Patent–publication citation linking from open data at global scale

A signal most funders never see

When a patent cites a scholarly paper, it is one of the early signs that a piece of research has crossed the boundary from academic discovery into the realm of commercial application. Someone building a product, a process, or a technology looked at that paper and said: this is relevant to what we are making.

For research funders, that signal should be very relevant. It answers questions that most impact frameworks struggle with: is our funded research actually being picked up by industry? Which parts of our portfolio are closest to real-world application? Where are the translation pathways we should be paying attention to?

And yet, most research funders have never used patent citation data in their evaluations. Not because it isn’t useful, but because until recently it has been locked behind expensive platforms designed for IP professionals — not for research strategy teams.

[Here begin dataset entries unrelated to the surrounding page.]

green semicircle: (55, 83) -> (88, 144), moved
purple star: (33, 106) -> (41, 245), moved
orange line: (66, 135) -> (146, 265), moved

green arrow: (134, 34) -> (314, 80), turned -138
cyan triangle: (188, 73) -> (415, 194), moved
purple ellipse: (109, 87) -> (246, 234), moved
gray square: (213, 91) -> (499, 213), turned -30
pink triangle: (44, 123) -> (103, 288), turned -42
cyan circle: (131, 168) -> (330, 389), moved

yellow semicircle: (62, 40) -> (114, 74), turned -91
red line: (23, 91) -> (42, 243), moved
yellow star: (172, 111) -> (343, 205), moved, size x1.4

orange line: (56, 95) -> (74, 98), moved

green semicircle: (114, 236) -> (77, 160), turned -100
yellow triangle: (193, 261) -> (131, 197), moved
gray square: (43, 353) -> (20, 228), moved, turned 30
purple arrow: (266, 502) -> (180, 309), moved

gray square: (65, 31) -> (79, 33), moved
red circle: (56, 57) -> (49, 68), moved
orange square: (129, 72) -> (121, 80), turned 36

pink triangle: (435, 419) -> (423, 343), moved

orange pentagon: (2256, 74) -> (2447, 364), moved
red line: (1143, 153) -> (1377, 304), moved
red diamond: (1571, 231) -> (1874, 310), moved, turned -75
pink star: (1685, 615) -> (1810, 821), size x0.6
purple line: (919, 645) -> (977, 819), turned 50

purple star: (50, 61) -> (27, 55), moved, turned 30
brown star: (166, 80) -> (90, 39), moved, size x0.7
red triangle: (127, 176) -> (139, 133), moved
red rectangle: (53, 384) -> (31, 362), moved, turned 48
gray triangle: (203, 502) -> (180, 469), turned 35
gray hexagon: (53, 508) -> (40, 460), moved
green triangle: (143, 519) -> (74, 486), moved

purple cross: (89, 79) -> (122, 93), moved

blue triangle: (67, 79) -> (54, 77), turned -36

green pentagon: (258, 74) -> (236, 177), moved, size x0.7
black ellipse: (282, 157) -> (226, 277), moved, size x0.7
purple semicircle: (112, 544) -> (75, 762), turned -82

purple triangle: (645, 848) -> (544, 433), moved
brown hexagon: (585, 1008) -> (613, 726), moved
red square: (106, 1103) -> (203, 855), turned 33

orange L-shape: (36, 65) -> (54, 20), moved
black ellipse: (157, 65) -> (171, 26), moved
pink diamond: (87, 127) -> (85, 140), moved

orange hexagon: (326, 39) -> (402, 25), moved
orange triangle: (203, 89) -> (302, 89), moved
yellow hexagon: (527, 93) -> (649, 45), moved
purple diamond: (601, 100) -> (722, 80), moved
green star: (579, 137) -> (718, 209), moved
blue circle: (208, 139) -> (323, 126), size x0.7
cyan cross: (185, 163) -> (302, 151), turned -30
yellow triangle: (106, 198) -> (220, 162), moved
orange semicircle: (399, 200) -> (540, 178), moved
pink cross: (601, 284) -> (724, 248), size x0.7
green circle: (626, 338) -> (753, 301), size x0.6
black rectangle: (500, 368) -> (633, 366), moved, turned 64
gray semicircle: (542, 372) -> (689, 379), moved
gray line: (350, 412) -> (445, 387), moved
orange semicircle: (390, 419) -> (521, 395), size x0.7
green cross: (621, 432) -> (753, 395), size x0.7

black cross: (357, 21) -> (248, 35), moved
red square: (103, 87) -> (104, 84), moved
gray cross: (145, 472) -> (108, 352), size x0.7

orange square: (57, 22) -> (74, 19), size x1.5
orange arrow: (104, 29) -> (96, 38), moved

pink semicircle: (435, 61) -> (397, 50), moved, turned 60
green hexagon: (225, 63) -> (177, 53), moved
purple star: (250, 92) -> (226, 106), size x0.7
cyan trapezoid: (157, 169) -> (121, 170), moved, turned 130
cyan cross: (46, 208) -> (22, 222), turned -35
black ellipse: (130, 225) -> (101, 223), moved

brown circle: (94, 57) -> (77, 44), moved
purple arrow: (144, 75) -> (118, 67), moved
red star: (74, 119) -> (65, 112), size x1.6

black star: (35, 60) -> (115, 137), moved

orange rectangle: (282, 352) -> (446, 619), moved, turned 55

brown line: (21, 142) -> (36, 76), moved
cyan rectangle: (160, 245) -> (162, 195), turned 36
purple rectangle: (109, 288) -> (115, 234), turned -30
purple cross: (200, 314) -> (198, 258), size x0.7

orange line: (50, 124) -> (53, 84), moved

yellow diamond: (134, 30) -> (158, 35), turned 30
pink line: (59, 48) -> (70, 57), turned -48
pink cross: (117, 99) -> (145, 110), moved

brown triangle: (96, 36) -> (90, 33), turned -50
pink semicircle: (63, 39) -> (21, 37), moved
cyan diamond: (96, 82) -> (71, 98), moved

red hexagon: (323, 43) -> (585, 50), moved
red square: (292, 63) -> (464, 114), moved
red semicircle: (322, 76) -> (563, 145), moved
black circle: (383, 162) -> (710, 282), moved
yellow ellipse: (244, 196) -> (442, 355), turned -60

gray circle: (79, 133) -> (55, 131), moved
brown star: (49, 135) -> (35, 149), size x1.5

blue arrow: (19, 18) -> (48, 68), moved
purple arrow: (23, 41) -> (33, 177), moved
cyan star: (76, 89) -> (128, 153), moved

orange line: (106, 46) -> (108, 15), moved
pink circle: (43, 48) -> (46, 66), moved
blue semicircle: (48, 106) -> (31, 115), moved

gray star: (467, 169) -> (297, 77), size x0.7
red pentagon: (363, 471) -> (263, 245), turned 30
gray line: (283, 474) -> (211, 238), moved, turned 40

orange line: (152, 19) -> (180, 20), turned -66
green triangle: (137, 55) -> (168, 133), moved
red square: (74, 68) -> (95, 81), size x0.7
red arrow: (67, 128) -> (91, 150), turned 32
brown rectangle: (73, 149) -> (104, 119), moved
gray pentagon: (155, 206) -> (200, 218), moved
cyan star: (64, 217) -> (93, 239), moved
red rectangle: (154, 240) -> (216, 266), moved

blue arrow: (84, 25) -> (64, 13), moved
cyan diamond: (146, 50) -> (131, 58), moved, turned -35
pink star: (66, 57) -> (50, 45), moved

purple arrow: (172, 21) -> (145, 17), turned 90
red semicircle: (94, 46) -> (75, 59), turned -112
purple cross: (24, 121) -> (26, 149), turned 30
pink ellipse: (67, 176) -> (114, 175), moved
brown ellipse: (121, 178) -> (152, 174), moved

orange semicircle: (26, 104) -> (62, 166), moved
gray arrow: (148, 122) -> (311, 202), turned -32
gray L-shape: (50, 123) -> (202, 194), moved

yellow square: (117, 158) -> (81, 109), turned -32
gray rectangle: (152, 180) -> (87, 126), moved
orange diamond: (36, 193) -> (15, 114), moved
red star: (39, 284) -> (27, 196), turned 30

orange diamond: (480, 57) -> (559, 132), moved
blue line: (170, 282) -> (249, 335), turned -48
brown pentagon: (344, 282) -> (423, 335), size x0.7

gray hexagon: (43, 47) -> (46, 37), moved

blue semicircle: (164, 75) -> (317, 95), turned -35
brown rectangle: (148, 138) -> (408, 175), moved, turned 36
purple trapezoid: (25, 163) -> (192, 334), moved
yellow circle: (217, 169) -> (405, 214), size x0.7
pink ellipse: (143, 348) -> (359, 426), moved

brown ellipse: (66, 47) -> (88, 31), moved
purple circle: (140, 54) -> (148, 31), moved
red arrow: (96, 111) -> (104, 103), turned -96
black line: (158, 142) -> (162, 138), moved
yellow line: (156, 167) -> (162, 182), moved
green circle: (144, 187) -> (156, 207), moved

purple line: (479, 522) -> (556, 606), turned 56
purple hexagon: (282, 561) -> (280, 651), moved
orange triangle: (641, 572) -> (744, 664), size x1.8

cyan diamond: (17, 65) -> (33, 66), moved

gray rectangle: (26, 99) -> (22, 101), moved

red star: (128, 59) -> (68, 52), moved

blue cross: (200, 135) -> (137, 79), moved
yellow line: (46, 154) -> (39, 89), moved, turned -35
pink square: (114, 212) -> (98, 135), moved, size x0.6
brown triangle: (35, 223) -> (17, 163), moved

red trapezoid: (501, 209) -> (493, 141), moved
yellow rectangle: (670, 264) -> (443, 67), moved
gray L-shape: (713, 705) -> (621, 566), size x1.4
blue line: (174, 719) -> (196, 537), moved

The result is that patent citation analysis has remained a blind spot in research evaluation. Funders routinely track publications, citations, clinical trial mentions, and recently, policy references. But the link between funded research and commercial innovation — one of the most concrete indicators of translational impact — is largely missing from the picture.

What I built

I built a pipeline that processes the entire EPO global patent dataset — 142 million patent documents from the EPO Bulk Data Distribution Service — and resolves their non-patent literature citations to DOIs, then matches those DOIs to OpenAlex records. The result is a dataset linking patents to scholarly papers, built entirely from open sources with no proprietary dependencies.

Key figures

142 million patent documents processed from the EPO global dataset
29.6 million non-patent literature citations resolved to DOIs
4.35 million unique scholarly papers matched to OpenAlex records
Zero proprietary dependencies

Why this matters now

Research funders are under growing pressure — from government, from boards, from the public — to demonstrate that their investments lead to tangible outcomes. Publications and citations are necessary but no longer sufficient. Funders need to show that research translates: into treatments, into technologies, into products and policies that make a difference.

Patent citations sit at exactly that boundary. A patent citing a funded paper is evidence that translation is already happening. And unlike many impact indicators, it is specific: you can see which paper, which patent, which applicant, which technology area. You can trace the pathway from a grant to a publication to a patent filing to a commercial application. You can use publication metadata to enhance the information you have about the process: are certain topics, researchers or organisations influencing more innovation?

The fact that most funders have not had access to this data is not a reflection of its value — it is a reflection of the nature of the ecosystem: traditionally only specialised organisations could query, compile and harmonise the data, before re-selling it. That is changing.

What you can ask with this data

Once you can link your funded publications to the patents that cite them, a set of strategic questions opens up:

Which parts of our portfolio are generating the most commercial interest?
Which industries are building on our research, and are they the ones we expected?
How does our portfolio’s translation profile compare to similar funders, or to the field as a whole?
Can we identify early signals of commercial interest to build industry partnerships strategically?
Are there research areas where we are funding strong science that industry is not yet picking up — and should we be doing more to bridge that gap?

A paper cited in a patent application may not appear in any clinical guideline or policy document for years. But the commercial signal is already there — someone has already decided this research is worth building on.

For research funders looking to identify and support translational potential early, that is a powerful kind of intelligence to have.